Hope As a Social Practice: Insights from Naturally Living Parenting and Children's Oral Health

Tuesday, 8 July 2025: 00:15
Location: SJES022 (Faculty of Legal, Economic, and Social Sciences (JES))
Oral Presentation
Caitlan MCLEAN, Torrens University Australia, VIC, Australia
Linda SLACK-SMITH, University of Western Australia, Australia
Keri Day explored hope as a social practice in motherhood within the Madres de Desaparecidos movement in Argentina, illuminating how hope manifests in everyday, mundane aspects of mothers' lives.
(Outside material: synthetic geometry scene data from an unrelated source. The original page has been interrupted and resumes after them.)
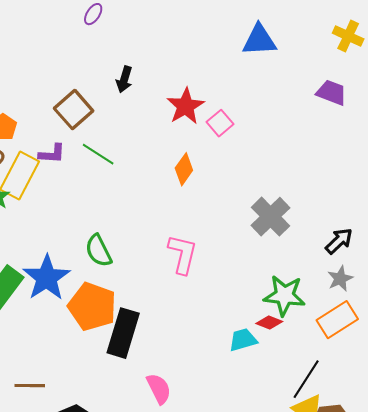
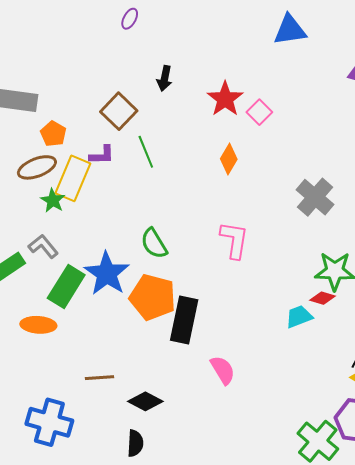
green line: (98, 154) -> (146, 152), turned 40

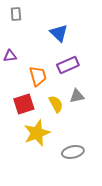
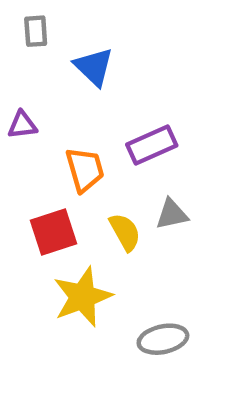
blue triangle: (59, 33) -> (94, 67), moved

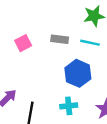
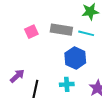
gray rectangle: (60, 39) -> (61, 30), size x1.5

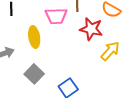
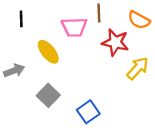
yellow ellipse: (34, 37) -> (48, 52), turned -30

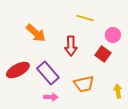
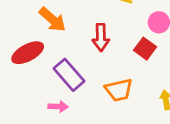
red ellipse: (18, 70) -> (28, 53), moved
pink arrow: (51, 97) -> (58, 107), moved

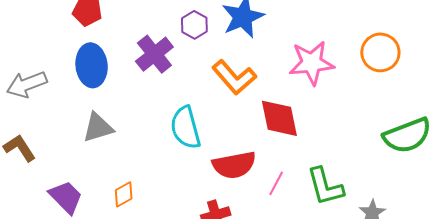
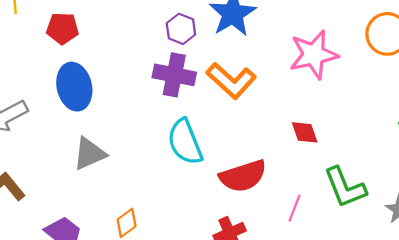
purple cross: (154, 54) -> (174, 75), moved, turned -33
red diamond: (279, 118) -> (305, 132), moved, size x0.6
pink line: (276, 183) -> (294, 208), moved

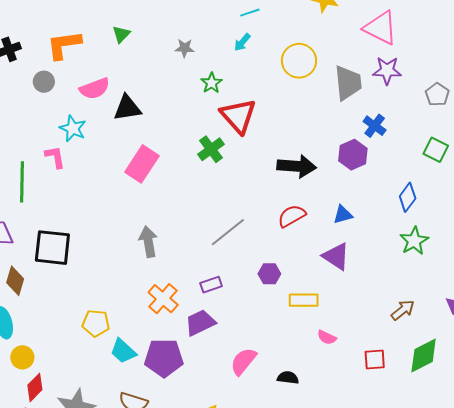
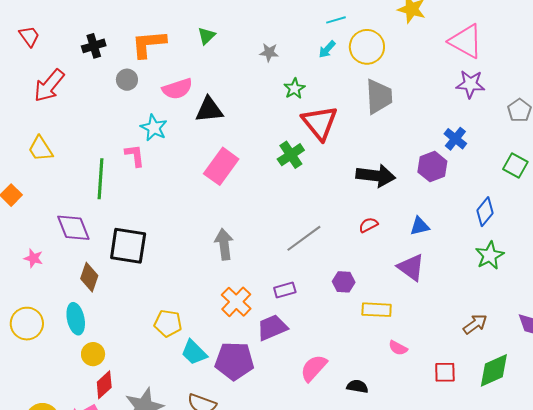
yellow circle: (299, 61) -> (367, 47), moved
gray trapezoid: (348, 83) -> (379, 96), moved
red semicircle: (292, 216) -> (368, 225), size x0.7

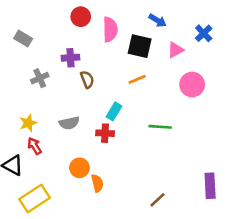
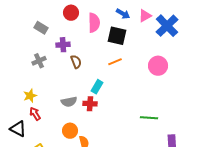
blue arrow: (158, 20) -> (123, 14), moved
blue cross: (204, 33) -> (167, 26), size x1.6
gray rectangle: (23, 38) -> (41, 28), moved
pink triangle: (175, 50) -> (145, 16), moved
gray semicircle: (69, 123) -> (69, 102), moved
green line: (160, 127) -> (149, 118), moved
We deliberate on how hope itself can be interpreted as a social practice or a “connective tissue” which holds social practices together in complex arrangements.

We position our research at the intersection of the sociology of hope and the sociology of parenting, addressing two key points in Scribano's (2024) agenda for advancing the sociology of hope: rethinking multiple ontologies and a renewal of methodological approaches.

Our study examines how hope manifests in naturally living parenting approaches to children's oral health, studying the interplay between utopian ideals, growing individualisation, the mundanity of daily life and the romanticisation of the natural as a means of “doing” hope.

Using Social Practice Theory as a theory-method package, we consider hope as both an emotional practice and a connecting element between practices. Our data comes from a practice-based study of naturally living parenting and children's oral health, using qualitative methods to interpret how social practices constitute naturally living parenting.

We explore how hopefulness of a "natural" utopia is reproduced through practices like food choices, health interventions, and resistance to mainstream norms in online and offline spaces. Within these connections, hope is entangled with love, care, responsibility, and guilt, reproduced through daily parenting practice.

Our findings support Day's argument that hope emerges in the messiness of the mundane and extend it by revealing how hope is both a social practice and a connective tissue between practices. This research advances the sociology of hope by demonstrating its applicability to everyday parenting practices and contributes to the sociology of parenting by illuminating the role of hope in shaping alternative parenting approaches.